Walk. They say 30 minutes a day at least, 5 days a week. IMHO, I would take it slow at first if you’re new to excercising regularly. I started walking the first few weeks and now I’m hiking up the mountain (just over 2 months in, 52 years old). I’m looking at doing some light weight training just to tighten up the loose skin.

With the excess energy you’ll gain with keto, you’ll be hard-pressed NOT to want to do something active.

(Maria) #4

Thank you for replies…

(A fool and his bacon are soon parted) #5

Exercise will make you feel better, by increasing your metabolic rate and helping your insulin resistance, but as a weight-loss tool, it is useless. Do it, by all means, if you enjoy it, but don’t expect to lose weight from exercising. The primary weight-loss tool that works for most obese people is a low-carbohydrate, high-fat diet, because it allows you to get the calories you need without stimulating the production of insulin, the fat-storing hormone.

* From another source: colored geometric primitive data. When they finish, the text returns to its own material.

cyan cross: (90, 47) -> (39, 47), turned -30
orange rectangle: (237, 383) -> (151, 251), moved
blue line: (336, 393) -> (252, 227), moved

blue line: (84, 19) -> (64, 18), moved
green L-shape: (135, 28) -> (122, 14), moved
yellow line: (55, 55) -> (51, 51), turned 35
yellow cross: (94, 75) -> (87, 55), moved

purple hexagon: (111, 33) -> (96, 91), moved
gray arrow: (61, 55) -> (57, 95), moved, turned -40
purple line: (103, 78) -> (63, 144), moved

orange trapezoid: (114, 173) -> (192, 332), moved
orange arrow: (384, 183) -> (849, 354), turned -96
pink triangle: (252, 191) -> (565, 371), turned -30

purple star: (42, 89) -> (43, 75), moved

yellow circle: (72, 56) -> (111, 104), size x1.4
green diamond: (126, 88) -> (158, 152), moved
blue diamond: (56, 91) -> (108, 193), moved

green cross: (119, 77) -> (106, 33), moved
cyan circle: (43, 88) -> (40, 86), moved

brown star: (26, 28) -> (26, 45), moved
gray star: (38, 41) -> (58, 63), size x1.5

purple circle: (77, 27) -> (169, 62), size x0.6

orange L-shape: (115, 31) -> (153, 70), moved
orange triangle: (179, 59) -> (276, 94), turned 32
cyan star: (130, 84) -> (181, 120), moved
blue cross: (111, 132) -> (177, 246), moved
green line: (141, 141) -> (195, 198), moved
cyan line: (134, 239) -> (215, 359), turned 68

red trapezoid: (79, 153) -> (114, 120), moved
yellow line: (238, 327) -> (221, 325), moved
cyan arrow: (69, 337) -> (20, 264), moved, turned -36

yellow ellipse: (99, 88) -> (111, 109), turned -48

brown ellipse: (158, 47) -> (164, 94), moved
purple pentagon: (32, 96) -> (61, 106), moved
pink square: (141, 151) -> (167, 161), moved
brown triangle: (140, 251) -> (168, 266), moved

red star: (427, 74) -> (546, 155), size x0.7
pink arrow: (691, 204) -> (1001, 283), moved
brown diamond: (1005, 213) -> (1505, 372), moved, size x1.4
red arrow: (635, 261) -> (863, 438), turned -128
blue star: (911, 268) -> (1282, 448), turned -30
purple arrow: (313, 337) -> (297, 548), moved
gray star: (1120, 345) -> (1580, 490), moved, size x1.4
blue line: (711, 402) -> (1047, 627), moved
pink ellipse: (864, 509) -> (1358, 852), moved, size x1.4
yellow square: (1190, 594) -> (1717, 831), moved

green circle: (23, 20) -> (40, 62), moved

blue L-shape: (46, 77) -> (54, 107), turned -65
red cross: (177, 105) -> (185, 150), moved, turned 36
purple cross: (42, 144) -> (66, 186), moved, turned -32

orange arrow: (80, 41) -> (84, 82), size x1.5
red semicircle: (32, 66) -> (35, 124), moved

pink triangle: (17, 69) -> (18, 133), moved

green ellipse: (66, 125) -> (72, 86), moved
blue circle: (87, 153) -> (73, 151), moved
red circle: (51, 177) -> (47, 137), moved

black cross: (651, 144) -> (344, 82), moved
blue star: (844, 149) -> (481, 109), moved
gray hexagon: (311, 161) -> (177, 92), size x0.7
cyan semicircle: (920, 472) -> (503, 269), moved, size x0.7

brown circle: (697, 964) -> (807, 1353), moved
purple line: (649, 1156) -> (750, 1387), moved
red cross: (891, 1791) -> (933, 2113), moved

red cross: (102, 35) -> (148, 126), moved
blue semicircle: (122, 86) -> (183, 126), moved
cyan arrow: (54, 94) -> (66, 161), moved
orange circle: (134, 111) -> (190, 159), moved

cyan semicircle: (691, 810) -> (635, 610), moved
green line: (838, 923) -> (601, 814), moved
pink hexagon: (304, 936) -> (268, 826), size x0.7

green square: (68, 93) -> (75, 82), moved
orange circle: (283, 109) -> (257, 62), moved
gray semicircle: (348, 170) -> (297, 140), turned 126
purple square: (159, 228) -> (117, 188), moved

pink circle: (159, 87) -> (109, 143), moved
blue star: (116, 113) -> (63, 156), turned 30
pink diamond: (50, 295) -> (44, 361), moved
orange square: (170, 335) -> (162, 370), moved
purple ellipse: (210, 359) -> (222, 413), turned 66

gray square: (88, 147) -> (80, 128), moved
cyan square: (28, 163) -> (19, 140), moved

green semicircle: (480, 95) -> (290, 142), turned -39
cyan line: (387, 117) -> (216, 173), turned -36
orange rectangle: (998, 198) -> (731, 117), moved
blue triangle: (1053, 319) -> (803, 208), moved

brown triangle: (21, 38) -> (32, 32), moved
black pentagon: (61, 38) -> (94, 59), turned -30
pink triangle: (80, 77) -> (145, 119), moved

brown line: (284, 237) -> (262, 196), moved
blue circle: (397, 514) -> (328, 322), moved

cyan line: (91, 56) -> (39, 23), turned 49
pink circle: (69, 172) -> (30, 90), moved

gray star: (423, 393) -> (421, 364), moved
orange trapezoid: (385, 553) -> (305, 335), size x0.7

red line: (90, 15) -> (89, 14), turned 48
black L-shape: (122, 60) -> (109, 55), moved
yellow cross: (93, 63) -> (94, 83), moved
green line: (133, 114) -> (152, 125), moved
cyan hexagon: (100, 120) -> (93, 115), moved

Just like the others say walk.Its good activity .More walk is better walk.But my advice is to do some form of bridge.Without that back pain will be inevitable.

(Ron) #7

(Cindy) #8

Hi Maria, I couldn’t figure out where to start either, or where to find the time to exercise. So I got an old exercise bike, put it in my living room where I see it all the time, then started riding it for 15 minutes per day only. Each week I increased by 5 minutes, which felt super easy. Once I reached 1 hour per day, I started making the pedaling a little bit harder every few months. So now I’m (finally!) doing an hour of hard riding every day. BUT the thing that made it really fun for me was to let myself read super escapist, fun, junky books, but ONLY on the bike. So now each day I look forward to my riding time because I get to read a fun book. I never let myself continue reading after my ride is done, and force myself to save the book for the next day’s ride. It really works. My exercise is now the most fun part of my day, and not a burden at all. I am so engrossed in my book that I don’t even notice the hard parts of the bike ride.


Once you start losing weight, you can pick up the intensity of your workout to speed things along. High Intensity Interval Training (HIIT) AKA running/swimming/biking sprints is very effective. Around 10 sets at full speed until exhaustion with rest in between. Jogging slowly for an hour works but it is tedious and time consuming. Jumping rope and calisthenics are great too.
Weightlifting is the best exercise IMO: Deadlift, Squat, Bench Press, Rows in particular with a barbell. Stronglifts 5x5 is a popular beginner program.

(Allie) #10

I love my rebounder. Just bounce and bounce as I listen to a podcast or watch a movie.